Правая рука Василия была в бинтах на перевязи. Степанида вырастила сына одна и теперь была радешенька, не выскажешь и как. Она сидела за столом, уперев голову в ладони, и не сводила с него глаз. На столе стояла водка и закуска, Василий был уже хмельной. По глазам гостей было понятно, что наливалось всем.

— А ты, дедушка Иван, все такой же, — улыбкой встретил его Василий.

— Чего мне сделается? Я ведь как гриб в кадке — чем жизнь меня крепче солит, тем дольше не порчусь, — тоже с улыбкой ответил старик.

— Выпьем, дедушка Иван?

— При таком случае не отказываются.

Ему освободили место у стола. Василий налил, и он, пригладив усы и бороду, выпил, закусил и, поблагодарив, спросил:

— Ну, сказывай, что там делается.

— Да уж и то сказываю, дедушка Иван.

— Ну, для старика и еще не грех рассказать.

Василий покачал головой, вздохнул, как-то безнадежно махнул рукой и проговорил:

— Лучше бы уж вроде и не рассказывать… Жуть, одним словом, дедушка Иван! Вот лежим в обороне — танки ихние идут — пять штук. Сожгли! — Василий прихлопнул ладонью по столу так, что бутылки закачались. — Опять лежим. Десять танков идет! — И он стукнул по столу кулаком и покачал головой с пьяным отчаянием. — Сожгли и эти. А он двадцать пускает. Ну, куда деться-то? Куда?.. Да вот все так-то, все так-то… Не знаю, как и жив остался.

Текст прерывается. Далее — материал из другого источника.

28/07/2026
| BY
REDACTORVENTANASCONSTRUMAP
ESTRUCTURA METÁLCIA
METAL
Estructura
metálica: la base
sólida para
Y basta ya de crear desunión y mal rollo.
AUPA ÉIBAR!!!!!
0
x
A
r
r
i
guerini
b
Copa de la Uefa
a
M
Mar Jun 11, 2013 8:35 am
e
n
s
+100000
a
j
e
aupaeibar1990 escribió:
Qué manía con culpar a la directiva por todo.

Не верится, что и дома…

Бабы слушали, широко открыв глаза от страха за мужей своих, за детей, за себя. Не видеть этого страха было нельзя, и если Василий теперь, уже повторяя по просьбе рассказанное раньше, не обращал внимания на то впечатление, которое производил его рассказ, значит, ему это нужно было для сочувствия.

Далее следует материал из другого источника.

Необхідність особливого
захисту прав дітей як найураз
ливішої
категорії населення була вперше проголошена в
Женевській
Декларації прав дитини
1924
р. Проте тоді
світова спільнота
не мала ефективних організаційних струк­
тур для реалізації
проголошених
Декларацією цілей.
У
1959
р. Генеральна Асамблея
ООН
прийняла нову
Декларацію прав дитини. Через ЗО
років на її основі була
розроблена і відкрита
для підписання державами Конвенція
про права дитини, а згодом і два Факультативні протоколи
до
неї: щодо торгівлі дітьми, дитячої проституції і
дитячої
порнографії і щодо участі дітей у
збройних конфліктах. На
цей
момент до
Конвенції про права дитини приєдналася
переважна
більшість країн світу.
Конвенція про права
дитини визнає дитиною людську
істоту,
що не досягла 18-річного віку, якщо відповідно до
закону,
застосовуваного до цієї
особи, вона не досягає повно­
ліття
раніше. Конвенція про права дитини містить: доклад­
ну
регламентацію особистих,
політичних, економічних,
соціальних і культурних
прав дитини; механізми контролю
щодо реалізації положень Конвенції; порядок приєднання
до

Старик глядел на него, все суровей и суровей сдвигая брови. «Ишь перепугали сердечного! Поди-ка, не раз из штанов тряс. Вояка… До чего дело дошло, а?.. Неужто только и могут молодые нагонять на баб страху и тем оправдываться? Неужто больше и ума, и силы ни на что не стало? Не может того быть! Не может!» — думал старик, сердясь больше и больше.

Вдруг догадка осенила его.

— А лечился-то ты сколько? — спросил он Василия.

— Два месяца, дедушка Иван.

— Так-так. А одежку-то тебе в госпитале дали али своя? — щупая у него рукав гимнастерки, спросил он.

— А что? — насторожившись от вида и тона старика, в которых явно виделось и слышалось что-то насмешливое, спросил раненый.

— Так я, к слову.

— В госпитале не обмундировали. Кто в чем пришел отправляли.

— Как и при мне в армии было. Так, так. Значит, два месяца долой, да пока привезли тебя, чтобы немец не достал, поди полмесяца прошло? Али больше?

— Для чего это тебе все?

— Да выходит, ты и воевал-то всего ничего. С первого дня — так и то месяц с днями всего. А ты ведь вроде не на границе служил, а? А одежа-то немного поношена, немного. Я ведь солдатское-то поносил, знаю, что вхорошую-то в окопах поваляешься, так в неделю живо вид потеряешь. Одежда-то полиняет.

Теперь он глядел на Василия уже с нескрываемой насмешкой. Все переглядывались, и, подогретый этим, Василий вспыхнул.

— Так ты хошь сказать, что я все вру! — придвинувшись к старику, крикнул он.

— Ну уж чего сразу так-то, — усмехнулся старик. — Просто интересно: сам видел или тоже от кого слышал? Вот что.

— Так это что же, по-твоему, выходит, мы и не дрались вовсе? Нате, мол, берите все, нам не нужно! Так, что ли? — оскорбленно закричал Василий.